Saved data entries:
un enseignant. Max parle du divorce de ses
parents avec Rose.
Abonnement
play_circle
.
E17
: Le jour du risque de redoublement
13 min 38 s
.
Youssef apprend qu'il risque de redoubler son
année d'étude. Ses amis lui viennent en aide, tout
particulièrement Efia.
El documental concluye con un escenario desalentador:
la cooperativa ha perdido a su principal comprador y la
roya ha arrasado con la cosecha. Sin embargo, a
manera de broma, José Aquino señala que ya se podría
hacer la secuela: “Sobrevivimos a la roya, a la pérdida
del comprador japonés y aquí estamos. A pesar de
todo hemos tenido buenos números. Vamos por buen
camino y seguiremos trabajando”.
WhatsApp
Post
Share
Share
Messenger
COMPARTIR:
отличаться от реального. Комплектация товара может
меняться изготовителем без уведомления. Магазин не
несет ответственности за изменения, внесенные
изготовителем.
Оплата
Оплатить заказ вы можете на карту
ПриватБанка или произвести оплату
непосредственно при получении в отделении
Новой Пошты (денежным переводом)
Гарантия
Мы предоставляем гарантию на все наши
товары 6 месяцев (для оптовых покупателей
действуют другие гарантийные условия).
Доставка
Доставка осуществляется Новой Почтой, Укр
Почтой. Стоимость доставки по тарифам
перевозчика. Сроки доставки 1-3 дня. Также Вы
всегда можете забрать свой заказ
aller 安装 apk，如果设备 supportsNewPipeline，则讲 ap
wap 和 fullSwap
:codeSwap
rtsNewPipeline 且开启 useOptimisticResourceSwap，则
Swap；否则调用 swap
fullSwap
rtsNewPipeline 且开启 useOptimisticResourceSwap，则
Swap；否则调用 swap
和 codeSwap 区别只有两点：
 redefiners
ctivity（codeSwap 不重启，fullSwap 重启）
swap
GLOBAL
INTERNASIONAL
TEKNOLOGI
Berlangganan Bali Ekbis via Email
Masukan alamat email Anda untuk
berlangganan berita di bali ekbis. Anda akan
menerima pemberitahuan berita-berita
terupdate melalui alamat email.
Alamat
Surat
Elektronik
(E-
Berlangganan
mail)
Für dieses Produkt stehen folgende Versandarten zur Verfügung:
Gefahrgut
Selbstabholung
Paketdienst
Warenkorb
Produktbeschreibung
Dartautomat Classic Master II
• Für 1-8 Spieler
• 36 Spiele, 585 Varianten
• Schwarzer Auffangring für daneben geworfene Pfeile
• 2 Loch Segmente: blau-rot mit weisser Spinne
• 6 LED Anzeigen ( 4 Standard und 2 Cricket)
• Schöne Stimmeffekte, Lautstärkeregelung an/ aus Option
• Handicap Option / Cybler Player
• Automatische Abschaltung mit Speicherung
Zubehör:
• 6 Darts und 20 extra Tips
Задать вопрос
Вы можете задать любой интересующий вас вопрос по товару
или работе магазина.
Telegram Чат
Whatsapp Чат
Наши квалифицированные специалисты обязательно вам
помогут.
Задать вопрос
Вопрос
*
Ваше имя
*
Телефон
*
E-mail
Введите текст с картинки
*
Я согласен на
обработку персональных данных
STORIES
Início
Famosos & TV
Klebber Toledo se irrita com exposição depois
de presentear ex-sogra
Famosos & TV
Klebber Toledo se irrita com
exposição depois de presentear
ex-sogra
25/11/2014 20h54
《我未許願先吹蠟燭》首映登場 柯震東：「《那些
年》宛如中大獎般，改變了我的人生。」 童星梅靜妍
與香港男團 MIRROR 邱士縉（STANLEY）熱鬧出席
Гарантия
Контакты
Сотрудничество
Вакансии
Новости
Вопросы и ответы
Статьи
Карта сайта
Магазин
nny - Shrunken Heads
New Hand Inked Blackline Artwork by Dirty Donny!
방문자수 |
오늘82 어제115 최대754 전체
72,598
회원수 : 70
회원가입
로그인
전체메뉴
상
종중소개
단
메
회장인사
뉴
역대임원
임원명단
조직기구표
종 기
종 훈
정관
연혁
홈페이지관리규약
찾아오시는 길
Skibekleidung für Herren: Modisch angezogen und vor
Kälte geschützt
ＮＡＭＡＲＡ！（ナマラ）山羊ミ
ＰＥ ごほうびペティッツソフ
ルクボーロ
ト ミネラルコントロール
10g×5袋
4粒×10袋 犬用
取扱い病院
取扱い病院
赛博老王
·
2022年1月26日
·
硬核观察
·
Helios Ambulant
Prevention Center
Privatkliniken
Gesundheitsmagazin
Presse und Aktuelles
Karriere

EXERCISE OBJECTIVE :: Exact reproduction of every entry is needed.

WRITTEN REPLY ::
un enseignant. Max parle du divorce de ses
parents avec Rose.
Abonnement
play_circle
.
E17
: Le jour du risque de redoublement
13 min 38 s
.
Youssef apprend qu'il risque de redoubler son
année d'étude. Ses amis lui viennent en aide, tout
particulièrement Efia.
El documental concluye con un escenario desalentador:
la cooperativa ha perdido a su principal comprador y la
roya ha arrasado con la cosecha. Sin embargo, a
manera de broma, José Aquino señala que ya se podría
hacer la secuela: “Sobrevivimos a la roya, a la pérdida
del comprador japonés y aquí estamos. A pesar de
todo hemos tenido buenos números. Vamos por buen
camino y seguiremos trabajando”.
WhatsApp
Post
Share
Share
Messenger
COMPARTIR:
отличаться от реального. Комплектация товара может
меняться изготовителем без уведомления. Магазин не
несет ответственности за изменения, внесенные
изготовителем.
Оплата
Оплатить заказ вы можете на карту
ПриватБанка или произвести оплату
непосредственно при получении в отделении
Новой Пошты (денежным переводом)
Гарантия
Мы предоставляем гарантию на все наши
товары 6 месяцев (для оптовых покупателей
действуют другие гарантийные условия).
Доставка
Доставка осуществляется Новой Почтой, Укр
Почтой. Стоимость доставки по тарифам
перевозчика. Сроки доставки 1-3 дня. Также Вы
всегда можете забрать свой заказ
aller 安装 apk，如果设备 supportsNewPipeline，则讲 ap
wap 和 fullSwap
:codeSwap
rtsNewPipeline 且开启 useOptimisticResourceSwap，则
Swap；否则调用 swap
fullSwap
rtsNewPipeline 且开启 useOptimisticResourceSwap，则
Swap；否则调用 swap
和 codeSwap 区别只有两点：
 redefiners
ctivity（codeSwap 不重启，fullSwap 重启）
swap
GLOBAL
INTERNASIONAL
TEKNOLOGI
Berlangganan Bali Ekbis via Email
Masukan alamat email Anda untuk
berlangganan berita di bali ekbis. Anda akan
menerima pemberitahuan berita-berita
terupdate melalui alamat email.
Alamat
Surat
Elektronik
(E-
Berlangganan
mail)
Für dieses Produkt stehen folgende Versandarten zur Verfügung:
Gefahrgut
Selbstabholung
Paketdienst
Warenkorb
Produktbeschreibung
Dartautomat Classic Master II
• Für 1-8 Spieler
• 36 Spiele, 585 Varianten
• Schwarzer Auffangring für daneben geworfene Pfeile
• 2 Loch Segmente: blau-rot mit weisser Spinne
• 6 LED Anzeigen ( 4 Standard und 2 Cricket)
• Schöne Stimmeffekte, Lautstärkeregelung an/ aus Option
• Handicap Option / Cybler Player
• Automatische Abschaltung mit Speicherung
Zubehör:
• 6 Darts und 20 extra Tips
Задать вопрос
Вы можете задать любой интересующий вас вопрос по товару
или работе магазина.
Telegram Чат
Whatsapp Чат
Наши квалифицированные специалисты обязательно вам
помогут.
Задать вопрос
Вопрос
*
Ваше имя
*
Телефон
*
E-mail
Введите текст с картинки
*
Я согласен на
обработку персональных данных
STORIES
Início
Famosos & TV
Klebber Toledo se irrita com exposição depois
de presentear ex-sogra
Famosos & TV
Klebber Toledo se irrita com
exposição depois de presentear
ex-sogra
25/11/2014 20h54
《我未許願先吹蠟燭》首映登場 柯震東：「《那些
年》宛如中大獎般，改變了我的人生。」 童星梅靜妍
與香港男團 MIRROR 邱士縉（STANLEY）熱鬧出席
Гарантия
Контакты
Сотрудничество
Вакансии
Новости
Вопросы и ответы
Статьи
Карта сайта
Магазин
nny - Shrunken Heads
New Hand Inked Blackline Artwork by Dirty Donny!
방문자수 |
오늘82 어제115 최대754 전체
72,598
회원수 : 70
회원가입
로그인
전체메뉴
상
종중소개
단
메
회장인사
뉴
역대임원
임원명단
조직기구표
종 기
종 훈
정관
연혁
홈페이지관리규약
찾아오시는 길
Skibekleidung für Herren: Modisch angezogen und vor
Kälte geschützt
ＮＡＭＡＲＡ！（ナマラ）山羊ミ
ＰＥ ごほうびペティッツソフ
ルクボーロ
ト ミネラルコントロール
10g×5袋
4粒×10袋 犬用
取扱い病院
取扱い病院
赛博老王
·
2022年1月26日
·
硬核观察
·
Helios Ambulant
Prevention Center
Privatkliniken
Gesundheitsmagazin
Presse und Aktuelles
Karriere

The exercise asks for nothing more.